Intoduction to Gamification - future concept for applications

Wednesday, September 28, 2011

Continuing the last post about being a Technology Junkie, I would like to introduce to who is not familiar with a rising trend called gamification.
As I mentioned in Technology Junkie post, the product manager must be up to date with technology innovations and trends, however gamification is not a technology but rather a design concept.
Gamification means you take your product or service and bring it to a point where it gets fun using it like a game (from here it gets the name...) by applying game technic and thinking.
KPCB (Kleiner Perkins Caufild & Byers): "Ultimate way to engage a new generation of audiences"
Gartner: "50% of Innovation will be Gamified by 2015" - what do you call a trend if not this?!

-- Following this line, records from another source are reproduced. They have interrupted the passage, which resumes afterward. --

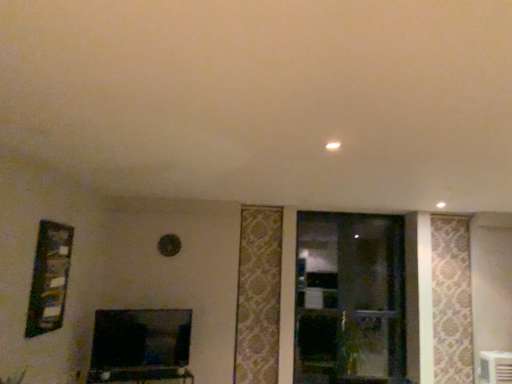 Question: In terms of height, does transparent glass window at center look taller or shorter compared to matte black tv stand at lower center?

Choices:
 (A) short
 (B) tall

Answer: (B)

Question: In the image, is transparent glass window at center on the left side or the right side of matte black tv stand at lower center?

Choices:
 (A) right
 (B) left

Answer: (A)

Question: Based on their relative distances, which object is nearer to the white plastic air conditioner at lower right?

Choices:
 (A) wooden frame at left
 (B) transparent glass window at center
 (C) matte black tv stand at lower center
 (D) matte black tv at lower center
 (E) green leafy plant at center

Answer: (E)

Question: Estimate the real-world distances between objects in this image. Which object is farther from the white plastic air conditioner at lower right?

Choices:
 (A) matte black tv stand at lower center
 (B) matte black tv at lower center
 (C) wooden frame at left
 (D) green leafy plant at center
 (E) transparent glass window at center

Answer: (C)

Check out this graph to get an idea of the rising interest in gamification:


According to Brian Burke, an analyst at Gartner, “Enterprise architects, CIOs and IT planners must be aware of, and lead, the business trend of gamification, educate their business counterparts and collaborate in the evaluation of opportunities within the organization.”

How is gamification implemented :
"Enterprise architects must be ready to contribute to gamification strategy formulation and should try at least one gaming exercise as part of their enterprise context planning efforts this year".
Badges - A virtual sign for accomplishing something, for example a gold/silver/bronze medal for forum users according to their participation and quality of answers. users will put more effort if they know they are close to earning a badge. (Yahoo! research)
Momentum - keep your users do what they have been doing so far and not less by being an effective motivator.
Bonuses - rewards for doing something right after it has been done.
Encourage productivity - the game convinces the player he is enjoying the game and wants to continue playing over doing something else.
Cascade exposure - expose the user to small segments of information to have him adjusted to them and only then continue, like game levels.
Community collaboration - All users involved in achieving a common goal by each contributing something until it adds up to the final goal. for example answering a question in a forum.
Countdown - think of car racing games where you have a lap-time you need to beat. you are focused on the time target and focused on not exiting the track in the tight curves to finish the lap successfully.
Discovery - Everyone loves to explore and have new things revealed to them, any element of surprise will leave a certain impact on the end user, take for example a productive "hallway-talk" in your office corridor - you didn't see that conversation coming until it happened and BAM you managed to close a long-open issue in a matter of 2-3 minutes.
Free Lunch - Get something thanks to someone elses work. Groupon will enable a discount deal if at least 100 people will sign up for it.
Renewed content - same general idea with new content. a survey which keeps changing questions.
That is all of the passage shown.